MRCC will sell all of its investment assets and related liabilities to Monroe Capital Income Plus Corporation for cash under an Asset Purchase Agreement, then MRCC will merge into HRZN under a Merger Agreement. After these steps, MRCC will cease to exist and HRZN will be the surviving business development company.
How will MRCC stockholders be compensated in the merger with HRZN?
At the effective time of the initial merger, each share of MRCC common stock (other than any cancelled shares owned by HRZN or its subsidiaries) will convert into the right to receive a number of HRZN common shares equal to an exchange ratio based on each company’s net asset value per share shortly before closing. No fractional HRZN shares will be issued; cash will be paid instead for fractional interests.
How is the exchange ratio between MRCC and HRZN determined?
On a mutually agreed determination date no earlier than 48 hours (excluding Sundays and holidays) before the merger’s effective time, each company calculates its net asset value (NAV). NAV per share is computed by dividing closing NAV by shares outstanding for each company. The exchange ratio equals MRCC’s NAV per share divided by HRZN’s NAV per share, rounded to the fourth decimal, and is adjusted for certain stock splits or distributions between the determination date and closing.
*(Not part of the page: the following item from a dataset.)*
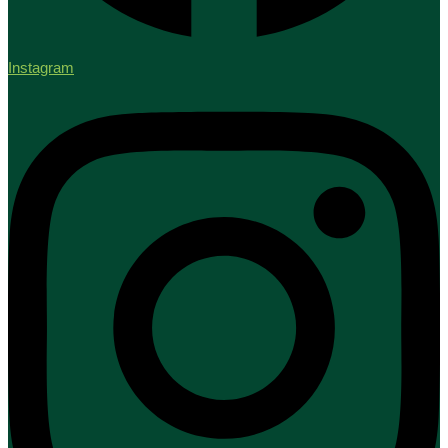
Instagram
What approvals are required at the special meetings for MRCC (MRCC) and HRZN (HRZN)?
For HRZN, a majority of votes cast must approve the issuance of HRZN common stock in the merger, and the director nominee is elected by a plurality of votes cast. For MRCC, the asset sale proposal and the merger proposal each require an affirmative vote of a majority of the outstanding MRCC common shares entitled to vote as of the record date.
What happens to MRCC’s business and assets in the asset sale?
As of a determination date before closing, MRCC will calculate the fair value of the purchased assets. At closing, Monroe Capital Income Plus Corporation will pay cash equal to this value, and MRCC will transfer all its investment assets and related liabilities. MRCC will then use part of the proceeds to repay financing obligations, and afterward its only assets will be net cash following debt repayment, transaction costs, and distribution of undistributed net investment income.
What are the key tax consequences of the asset sale and merger for MRCC stockholders?
The asset sale is treated as a taxable sale of MRCC’s assets for U.S. federal income tax purposes, and MRCC expects to realize a net loss at the fund level; stockholders generally are not expected to realize gain or loss solely from the asset sale. The merger is intended to qualify as a tax‑free reorganization under Section 368(a) of the Code, so MRCC holders generally should not recognize gain or loss on the HRZN shares received, except for any gain or loss from cash received instead of fractional HRZN shares.
What is the $4 million fee waiver related to the HRZN adviser?
Subject to completion of the merger, Horizon Technology Finance Management LLC has agreed to waive up to $4.0 million of base management and incentive fees otherwise payable under its investment management agreement with HRZN. The waiver is scheduled at $1.0 million per quarter, starting with the first full fiscal quarter after closing and running through the end of the fourth such quarter, capped by the fees actually earned in each quarter.